Privatized space exploration companies begin to test successfully
January 13, 2016
Multiple American companies, not operated in any way by the U.S. government, have begun to test their spacecraft regarding safe space exploration and reentry sciences. Two major companies, Blue Origin and SpaceX, have become the frontrunners in this new privatized “space race”.
In late 2015, Blue Origin’s founder Jeff Bezo announced that his company’s rocket, entitled the “New Shepard”, had successfully travelled into outer space and back without fail. The craft travelled 329,839 feet, according to CNN.com, before returning to Earth. SpaceX’s “Falcon 9” rocket module also completed a successful vertical landing, as their owner Elon Musk is trying to not only keep up with but also possibly surpass Bezo’s institution’s aspirations.

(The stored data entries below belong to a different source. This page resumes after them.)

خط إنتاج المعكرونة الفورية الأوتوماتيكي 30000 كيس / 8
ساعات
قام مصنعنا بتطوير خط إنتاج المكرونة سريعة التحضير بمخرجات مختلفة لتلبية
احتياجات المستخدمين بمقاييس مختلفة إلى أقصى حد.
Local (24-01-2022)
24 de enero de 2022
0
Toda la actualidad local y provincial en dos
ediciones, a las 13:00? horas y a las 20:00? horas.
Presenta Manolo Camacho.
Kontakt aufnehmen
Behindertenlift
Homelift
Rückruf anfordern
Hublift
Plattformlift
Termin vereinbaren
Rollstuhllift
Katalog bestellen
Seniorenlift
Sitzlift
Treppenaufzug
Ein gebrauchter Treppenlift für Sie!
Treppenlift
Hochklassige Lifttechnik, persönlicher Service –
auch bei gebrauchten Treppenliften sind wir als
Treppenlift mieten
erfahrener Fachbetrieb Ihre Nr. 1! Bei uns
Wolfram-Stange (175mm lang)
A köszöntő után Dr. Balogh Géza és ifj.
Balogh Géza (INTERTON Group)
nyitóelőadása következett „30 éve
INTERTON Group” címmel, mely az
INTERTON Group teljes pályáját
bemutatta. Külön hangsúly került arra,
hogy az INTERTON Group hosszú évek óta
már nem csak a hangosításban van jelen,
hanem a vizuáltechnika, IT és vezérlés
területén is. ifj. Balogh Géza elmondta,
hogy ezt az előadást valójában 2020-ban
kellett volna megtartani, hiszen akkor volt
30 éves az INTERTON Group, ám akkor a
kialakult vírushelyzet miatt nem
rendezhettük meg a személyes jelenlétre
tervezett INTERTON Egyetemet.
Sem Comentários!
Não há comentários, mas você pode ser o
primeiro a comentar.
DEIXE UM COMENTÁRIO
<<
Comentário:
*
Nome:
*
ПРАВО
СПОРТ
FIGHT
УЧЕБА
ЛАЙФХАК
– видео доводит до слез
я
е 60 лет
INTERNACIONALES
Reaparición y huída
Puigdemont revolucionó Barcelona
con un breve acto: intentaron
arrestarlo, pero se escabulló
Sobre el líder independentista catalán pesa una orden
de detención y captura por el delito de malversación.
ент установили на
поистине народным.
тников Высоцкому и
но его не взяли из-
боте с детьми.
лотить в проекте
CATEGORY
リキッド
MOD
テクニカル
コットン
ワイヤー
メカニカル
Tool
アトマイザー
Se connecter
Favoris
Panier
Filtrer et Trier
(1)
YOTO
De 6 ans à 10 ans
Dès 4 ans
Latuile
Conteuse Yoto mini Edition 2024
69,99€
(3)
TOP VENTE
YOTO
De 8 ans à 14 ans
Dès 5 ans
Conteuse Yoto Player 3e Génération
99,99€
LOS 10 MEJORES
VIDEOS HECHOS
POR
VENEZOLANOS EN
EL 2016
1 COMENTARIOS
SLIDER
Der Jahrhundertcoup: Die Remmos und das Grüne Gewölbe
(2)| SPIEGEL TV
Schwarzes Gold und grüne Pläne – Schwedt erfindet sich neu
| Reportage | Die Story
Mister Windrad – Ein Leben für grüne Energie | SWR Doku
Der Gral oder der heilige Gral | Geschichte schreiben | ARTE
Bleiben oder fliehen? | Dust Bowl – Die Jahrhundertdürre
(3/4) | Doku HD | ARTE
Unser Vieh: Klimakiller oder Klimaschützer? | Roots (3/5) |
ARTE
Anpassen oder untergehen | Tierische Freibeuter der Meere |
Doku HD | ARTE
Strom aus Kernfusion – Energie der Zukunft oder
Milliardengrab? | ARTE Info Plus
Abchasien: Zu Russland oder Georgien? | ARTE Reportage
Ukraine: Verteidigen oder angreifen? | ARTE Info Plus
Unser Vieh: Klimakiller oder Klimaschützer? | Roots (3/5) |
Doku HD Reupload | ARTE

The technology in SpaceX’s rockets, however, is closer to accomplishing the lofty goals of completely orbiting a planet while Bezo’s company has devoted its attention to other areas of forwarding his rockets’ specifications.
Bezo and Musk, who own the multi-million dollar Amazon and Tesla Motor businesses respectively, are attempting to transition space travel from being an extremity that only the world’s largest governments could accomplish into an experience to be shared by more people. Both of the major companies hope to one day establish a way for ordinary people to take part in space travel for reasonable prices.
This type of commercial spaceflight truly differs from the more calculated and scientific reasons that organizations like NASA have sent astronauts to space in the past. Musk, a very vibrant personality, expects to work out the issues regarding travelling as far away as Mars within the next few decades. He is quoted as saying that “he’d like to die on Mars and preferably not on impact.” Bezo has also been advancing his work, citing his ever-progressing reusable rockets as igniting the next age of spaceflight, since modules that have been used in the past could only ever really be used once before being discarded, thus wasting millions of dollars every time a flight was attempted.
All of these advancements have left the two innovators in a neck-and-neck rivalry regarding their interplanetary ambitions. But the two have started their friendly feud much closer to home, trading garbs via such media outlets as Twitter. This fresh “space race”, very different from the political and at points even malicious “space race” that took place between the United States of America and the Soviet Union during the height of the Cold War, is sure to motivate both of the companies to advance their technologies even further with every success from the competitor.